Records from a collection:

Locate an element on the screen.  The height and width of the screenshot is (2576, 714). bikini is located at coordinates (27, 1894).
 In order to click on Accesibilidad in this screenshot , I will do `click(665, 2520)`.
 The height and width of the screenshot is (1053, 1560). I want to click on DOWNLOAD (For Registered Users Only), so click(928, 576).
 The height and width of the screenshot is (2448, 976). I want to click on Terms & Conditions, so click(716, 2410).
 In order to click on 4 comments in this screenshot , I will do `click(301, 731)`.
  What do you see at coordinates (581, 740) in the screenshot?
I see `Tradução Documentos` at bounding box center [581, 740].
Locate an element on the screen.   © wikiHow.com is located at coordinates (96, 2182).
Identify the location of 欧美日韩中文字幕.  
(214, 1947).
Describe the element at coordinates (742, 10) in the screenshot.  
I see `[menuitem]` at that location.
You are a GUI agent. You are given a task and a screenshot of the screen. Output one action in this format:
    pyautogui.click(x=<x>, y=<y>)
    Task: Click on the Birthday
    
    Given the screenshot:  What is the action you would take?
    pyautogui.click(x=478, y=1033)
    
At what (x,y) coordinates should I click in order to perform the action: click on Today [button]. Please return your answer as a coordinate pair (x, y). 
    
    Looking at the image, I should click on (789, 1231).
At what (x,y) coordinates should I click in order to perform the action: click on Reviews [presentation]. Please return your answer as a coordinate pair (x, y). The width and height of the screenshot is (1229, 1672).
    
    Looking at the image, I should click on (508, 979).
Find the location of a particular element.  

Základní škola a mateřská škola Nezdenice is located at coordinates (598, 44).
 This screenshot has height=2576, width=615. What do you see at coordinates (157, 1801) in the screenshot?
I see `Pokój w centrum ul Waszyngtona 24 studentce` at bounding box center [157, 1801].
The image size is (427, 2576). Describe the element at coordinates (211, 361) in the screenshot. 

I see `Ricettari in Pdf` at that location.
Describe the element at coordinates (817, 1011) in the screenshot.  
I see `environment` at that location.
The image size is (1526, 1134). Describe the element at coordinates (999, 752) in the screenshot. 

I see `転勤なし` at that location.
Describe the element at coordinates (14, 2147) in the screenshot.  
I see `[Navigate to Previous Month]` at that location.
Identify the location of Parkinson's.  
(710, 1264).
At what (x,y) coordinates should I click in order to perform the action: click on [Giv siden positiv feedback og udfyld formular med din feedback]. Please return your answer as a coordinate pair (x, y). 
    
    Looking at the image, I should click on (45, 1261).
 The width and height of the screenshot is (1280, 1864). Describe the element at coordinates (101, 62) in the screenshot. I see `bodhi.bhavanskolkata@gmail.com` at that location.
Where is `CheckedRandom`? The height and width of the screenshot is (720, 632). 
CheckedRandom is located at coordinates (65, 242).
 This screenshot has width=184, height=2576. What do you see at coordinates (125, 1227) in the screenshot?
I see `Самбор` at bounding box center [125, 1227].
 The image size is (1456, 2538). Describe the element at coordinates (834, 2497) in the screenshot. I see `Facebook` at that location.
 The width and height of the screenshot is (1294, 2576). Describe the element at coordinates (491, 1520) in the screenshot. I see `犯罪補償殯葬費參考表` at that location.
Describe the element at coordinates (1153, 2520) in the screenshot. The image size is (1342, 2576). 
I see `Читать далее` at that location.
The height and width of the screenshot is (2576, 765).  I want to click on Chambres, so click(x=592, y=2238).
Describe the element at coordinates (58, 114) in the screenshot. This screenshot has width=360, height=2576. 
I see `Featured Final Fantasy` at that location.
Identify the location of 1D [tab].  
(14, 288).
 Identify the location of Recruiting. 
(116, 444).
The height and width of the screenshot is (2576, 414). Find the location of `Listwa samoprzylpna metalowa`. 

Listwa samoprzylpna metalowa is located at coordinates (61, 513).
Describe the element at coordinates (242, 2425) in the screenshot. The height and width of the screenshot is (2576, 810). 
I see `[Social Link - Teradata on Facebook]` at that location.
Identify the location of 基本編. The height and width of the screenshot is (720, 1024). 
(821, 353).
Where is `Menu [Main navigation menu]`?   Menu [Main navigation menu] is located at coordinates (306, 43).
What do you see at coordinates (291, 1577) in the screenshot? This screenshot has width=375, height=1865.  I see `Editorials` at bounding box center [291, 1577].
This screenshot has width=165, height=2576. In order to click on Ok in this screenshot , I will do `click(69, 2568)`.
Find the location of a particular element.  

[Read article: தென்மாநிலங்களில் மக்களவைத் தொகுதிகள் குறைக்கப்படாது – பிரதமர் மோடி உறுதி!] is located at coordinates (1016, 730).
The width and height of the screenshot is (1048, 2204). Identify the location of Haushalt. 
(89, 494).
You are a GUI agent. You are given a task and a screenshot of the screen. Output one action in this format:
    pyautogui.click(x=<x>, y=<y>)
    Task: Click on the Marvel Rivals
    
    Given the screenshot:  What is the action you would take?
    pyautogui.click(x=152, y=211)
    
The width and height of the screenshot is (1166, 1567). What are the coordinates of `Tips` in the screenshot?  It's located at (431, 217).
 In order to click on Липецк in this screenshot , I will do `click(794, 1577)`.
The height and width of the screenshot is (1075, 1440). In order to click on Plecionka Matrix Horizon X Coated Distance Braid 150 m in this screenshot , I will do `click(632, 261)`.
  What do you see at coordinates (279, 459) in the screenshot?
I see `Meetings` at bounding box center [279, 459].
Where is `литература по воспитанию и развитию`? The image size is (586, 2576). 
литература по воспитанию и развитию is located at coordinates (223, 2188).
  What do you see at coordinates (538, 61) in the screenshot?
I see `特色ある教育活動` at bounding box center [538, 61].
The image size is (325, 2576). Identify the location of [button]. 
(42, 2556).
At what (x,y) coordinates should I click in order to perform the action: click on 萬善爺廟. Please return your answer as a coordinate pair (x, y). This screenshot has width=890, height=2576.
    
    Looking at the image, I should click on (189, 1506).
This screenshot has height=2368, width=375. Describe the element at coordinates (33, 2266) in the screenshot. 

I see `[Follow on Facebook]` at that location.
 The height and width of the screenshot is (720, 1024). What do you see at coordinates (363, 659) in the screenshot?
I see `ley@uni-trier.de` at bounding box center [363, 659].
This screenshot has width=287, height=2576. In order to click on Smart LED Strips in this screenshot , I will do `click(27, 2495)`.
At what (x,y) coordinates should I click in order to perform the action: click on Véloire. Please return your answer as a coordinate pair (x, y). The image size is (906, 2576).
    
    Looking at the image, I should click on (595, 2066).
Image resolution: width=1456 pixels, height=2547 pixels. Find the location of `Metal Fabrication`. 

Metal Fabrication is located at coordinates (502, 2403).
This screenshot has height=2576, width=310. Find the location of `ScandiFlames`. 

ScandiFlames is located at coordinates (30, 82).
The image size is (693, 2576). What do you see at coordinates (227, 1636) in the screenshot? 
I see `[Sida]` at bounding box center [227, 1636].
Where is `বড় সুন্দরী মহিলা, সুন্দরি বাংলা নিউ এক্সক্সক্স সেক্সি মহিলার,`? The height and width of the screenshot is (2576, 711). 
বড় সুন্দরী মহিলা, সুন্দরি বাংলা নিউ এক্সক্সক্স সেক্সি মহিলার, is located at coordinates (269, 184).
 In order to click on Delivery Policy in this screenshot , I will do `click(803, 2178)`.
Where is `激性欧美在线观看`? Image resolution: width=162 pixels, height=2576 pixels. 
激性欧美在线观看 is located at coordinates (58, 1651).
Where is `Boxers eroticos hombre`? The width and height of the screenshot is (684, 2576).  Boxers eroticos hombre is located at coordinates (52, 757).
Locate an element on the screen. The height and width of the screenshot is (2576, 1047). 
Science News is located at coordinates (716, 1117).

* **What you will do**:
Each of the lines above must appear again, unchanged.

* **Reply to the exercise**:
Locate an element on the screen.  The height and width of the screenshot is (2576, 714). bikini is located at coordinates (27, 1894).
 In order to click on Accesibilidad in this screenshot , I will do `click(665, 2520)`.
 The height and width of the screenshot is (1053, 1560). I want to click on DOWNLOAD (For Registered Users Only), so click(928, 576).
 The height and width of the screenshot is (2448, 976). I want to click on Terms & Conditions, so click(716, 2410).
 In order to click on 4 comments in this screenshot , I will do `click(301, 731)`.
  What do you see at coordinates (581, 740) in the screenshot?
I see `Tradução Documentos` at bounding box center [581, 740].
Locate an element on the screen.   © wikiHow.com is located at coordinates (96, 2182).
Identify the location of 欧美日韩中文字幕.  
(214, 1947).
Describe the element at coordinates (742, 10) in the screenshot.  
I see `[menuitem]` at that location.
You are a GUI agent. You are given a task and a screenshot of the screen. Output one action in this format:
    pyautogui.click(x=<x>, y=<y>)
    Task: Click on the Birthday
    
    Given the screenshot:  What is the action you would take?
    pyautogui.click(x=478, y=1033)
    
At what (x,y) coordinates should I click in order to perform the action: click on Today [button]. Please return your answer as a coordinate pair (x, y). 
    
    Looking at the image, I should click on (789, 1231).
At what (x,y) coordinates should I click in order to perform the action: click on Reviews [presentation]. Please return your answer as a coordinate pair (x, y). The width and height of the screenshot is (1229, 1672).
    
    Looking at the image, I should click on (508, 979).
Find the location of a particular element.  

Základní škola a mateřská škola Nezdenice is located at coordinates (598, 44).
 This screenshot has height=2576, width=615. What do you see at coordinates (157, 1801) in the screenshot?
I see `Pokój w centrum ul Waszyngtona 24 studentce` at bounding box center [157, 1801].
The image size is (427, 2576). Describe the element at coordinates (211, 361) in the screenshot. 

I see `Ricettari in Pdf` at that location.
Describe the element at coordinates (817, 1011) in the screenshot.  
I see `environment` at that location.
The image size is (1526, 1134). Describe the element at coordinates (999, 752) in the screenshot. 

I see `転勤なし` at that location.
Describe the element at coordinates (14, 2147) in the screenshot.  
I see `[Navigate to Previous Month]` at that location.
Identify the location of Parkinson's.  
(710, 1264).
At what (x,y) coordinates should I click in order to perform the action: click on [Giv siden positiv feedback og udfyld formular med din feedback]. Please return your answer as a coordinate pair (x, y). 
    
    Looking at the image, I should click on (45, 1261).
 The width and height of the screenshot is (1280, 1864). Describe the element at coordinates (101, 62) in the screenshot. I see `bodhi.bhavanskolkata@gmail.com` at that location.
Where is `CheckedRandom`? The height and width of the screenshot is (720, 632). 
CheckedRandom is located at coordinates (65, 242).
 This screenshot has width=184, height=2576. What do you see at coordinates (125, 1227) in the screenshot?
I see `Самбор` at bounding box center [125, 1227].
 The image size is (1456, 2538). Describe the element at coordinates (834, 2497) in the screenshot. I see `Facebook` at that location.
 The width and height of the screenshot is (1294, 2576). Describe the element at coordinates (491, 1520) in the screenshot. I see `犯罪補償殯葬費參考表` at that location.
Describe the element at coordinates (1153, 2520) in the screenshot. The image size is (1342, 2576). 
I see `Читать далее` at that location.
The height and width of the screenshot is (2576, 765).  I want to click on Chambres, so click(x=592, y=2238).
Describe the element at coordinates (58, 114) in the screenshot. This screenshot has width=360, height=2576. 
I see `Featured Final Fantasy` at that location.
Identify the location of 1D [tab].  
(14, 288).
 Identify the location of Recruiting. 
(116, 444).
The height and width of the screenshot is (2576, 414). Find the location of `Listwa samoprzylpna metalowa`. 

Listwa samoprzylpna metalowa is located at coordinates (61, 513).
Describe the element at coordinates (242, 2425) in the screenshot. The height and width of the screenshot is (2576, 810). 
I see `[Social Link - Teradata on Facebook]` at that location.
Identify the location of 基本編. The height and width of the screenshot is (720, 1024). 
(821, 353).
Where is `Menu [Main navigation menu]`?   Menu [Main navigation menu] is located at coordinates (306, 43).
What do you see at coordinates (291, 1577) in the screenshot? This screenshot has width=375, height=1865.  I see `Editorials` at bounding box center [291, 1577].
This screenshot has width=165, height=2576. In order to click on Ok in this screenshot , I will do `click(69, 2568)`.
Find the location of a particular element.  

[Read article: தென்மாநிலங்களில் மக்களவைத் தொகுதிகள் குறைக்கப்படாது – பிரதமர் மோடி உறுதி!] is located at coordinates (1016, 730).
The width and height of the screenshot is (1048, 2204). Identify the location of Haushalt. 
(89, 494).
You are a GUI agent. You are given a task and a screenshot of the screen. Output one action in this format:
    pyautogui.click(x=<x>, y=<y>)
    Task: Click on the Marvel Rivals
    
    Given the screenshot:  What is the action you would take?
    pyautogui.click(x=152, y=211)
    
The width and height of the screenshot is (1166, 1567). What are the coordinates of `Tips` in the screenshot?  It's located at (431, 217).
 In order to click on Липецк in this screenshot , I will do `click(794, 1577)`.
The height and width of the screenshot is (1075, 1440). In order to click on Plecionka Matrix Horizon X Coated Distance Braid 150 m in this screenshot , I will do `click(632, 261)`.
  What do you see at coordinates (279, 459) in the screenshot?
I see `Meetings` at bounding box center [279, 459].
Where is `литература по воспитанию и развитию`? The image size is (586, 2576). 
литература по воспитанию и развитию is located at coordinates (223, 2188).
  What do you see at coordinates (538, 61) in the screenshot?
I see `特色ある教育活動` at bounding box center [538, 61].
The image size is (325, 2576). Identify the location of [button]. 
(42, 2556).
At what (x,y) coordinates should I click in order to perform the action: click on 萬善爺廟. Please return your answer as a coordinate pair (x, y). This screenshot has width=890, height=2576.
    
    Looking at the image, I should click on (189, 1506).
This screenshot has height=2368, width=375. Describe the element at coordinates (33, 2266) in the screenshot. 

I see `[Follow on Facebook]` at that location.
 The height and width of the screenshot is (720, 1024). What do you see at coordinates (363, 659) in the screenshot?
I see `ley@uni-trier.de` at bounding box center [363, 659].
This screenshot has width=287, height=2576. In order to click on Smart LED Strips in this screenshot , I will do `click(27, 2495)`.
At what (x,y) coordinates should I click in order to perform the action: click on Véloire. Please return your answer as a coordinate pair (x, y). The image size is (906, 2576).
    
    Looking at the image, I should click on (595, 2066).
Image resolution: width=1456 pixels, height=2547 pixels. Find the location of `Metal Fabrication`. 

Metal Fabrication is located at coordinates (502, 2403).
This screenshot has height=2576, width=310. Find the location of `ScandiFlames`. 

ScandiFlames is located at coordinates (30, 82).
The image size is (693, 2576). What do you see at coordinates (227, 1636) in the screenshot? 
I see `[Sida]` at bounding box center [227, 1636].
Where is `বড় সুন্দরী মহিলা, সুন্দরি বাংলা নিউ এক্সক্সক্স সেক্সি মহিলার,`? The height and width of the screenshot is (2576, 711). 
বড় সুন্দরী মহিলা, সুন্দরি বাংলা নিউ এক্সক্সক্স সেক্সি মহিলার, is located at coordinates (269, 184).
 In order to click on Delivery Policy in this screenshot , I will do `click(803, 2178)`.
Where is `激性欧美在线观看`? Image resolution: width=162 pixels, height=2576 pixels. 
激性欧美在线观看 is located at coordinates (58, 1651).
Where is `Boxers eroticos hombre`? The width and height of the screenshot is (684, 2576).  Boxers eroticos hombre is located at coordinates (52, 757).
Locate an element on the screen. The height and width of the screenshot is (2576, 1047). 
Science News is located at coordinates (716, 1117).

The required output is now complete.